O Geology.

April 2, 2009 § 2 Comments

Geologists are intriguing creatures. Do you remember that crazy-cool science teacher in high school? Maybe he or she blew up stuff, somehow ended up overstimulated by speed vs. velocity, tripped over his or her feet carrying a live moldy experiment, cleverly erected a ChemisTREE around the holidays, or ate chalk? Multiply that by the size of the geology department and you’ve got .. uh.. my department.

When you sign up for a geology major, nobody tells you how integral field trips will be to your education. No warning. I opted out of my first geology class field trip (a 3-day death jaunt in the mosquito- and tick-infested woodlands of Missouri which I later had to make up) because I thought it was weird to sleep in tents with people I didn’t know. I would happily wield my pen (err.. computer keyboard) to craft a paper instead. I later switched into geology and forgot about this opt-out I had made and how it was mandatory for majors.

These adventures (see future posts.. oh my, the stories) weed out the tight-wad nature-haters. You are left with a colorful bunch and several amusing stories, properly lubricated with alcohol (“ice! we need ice!” quoteth Marcie).

I was going to tell a story about how dry erase markers lead mysteriously short lives in the department, but I realized it’s one of those “you had to be there” or “you had to have known so-and-so”.

(I know you’re curious: all lectures are held in the same room with a whiteboard. Long-winded professors leave the caps off as they gesture wildly with their arms about continental crust and, without fail, draw with the tips up, draining the fluid, and making them seem dead when they’re really just hibernating. *Thunk* goes another marker in the metal garbage can.

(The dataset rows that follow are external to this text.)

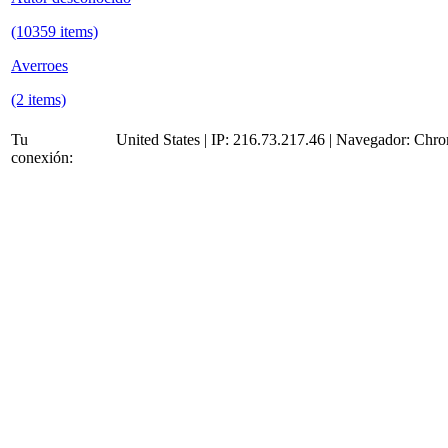
(10359 items)
Averroes
(2 items)
Tu
United States | IP: 216.73.217.46 | Navegador:
Chro
conexión: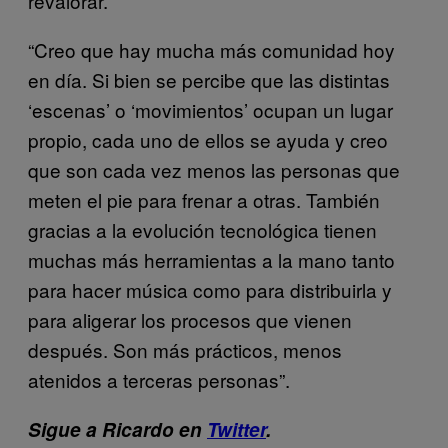
revalorar.
“Creo que hay mucha más comunidad hoy
en día. Si bien se percibe que las distintas
‘escenas’ o ‘movimientos’ ocupan un lugar
propio, cada uno de ellos se ayuda y creo
que son cada vez menos las personas que
meten el pie para frenar a otras. También
gracias a la evolución tecnológica tienen
muchas más herramientas a la mano tanto
para hacer música como para distribuirla y
para aligerar los procesos que vienen
después. Son más prácticos, menos
atenidos a terceras personas”.
Sigue a Ricardo en
Twitter
.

Today we received an email of “we seem to go through dry erase markers quickly – why is that? do we need to switch brands?”)

Instead I will give you a glimpse of my love-hate relationship with field trips. This example is from Bonanza Ridge near Park City, Utah.

 

Oh good morning! It is a lovely day today to go for a stroll. Oh look! So pretty! How fun that we get to hike 10 minutes at a 45 degree angle (100% grade, babe) to get here. But look! It’s gorgeous! Your legs don’t hurt that much, ya sissy.

 

No, this is not ours, BUT LOOK WHAT COULD HAVE HAPPENED TO US!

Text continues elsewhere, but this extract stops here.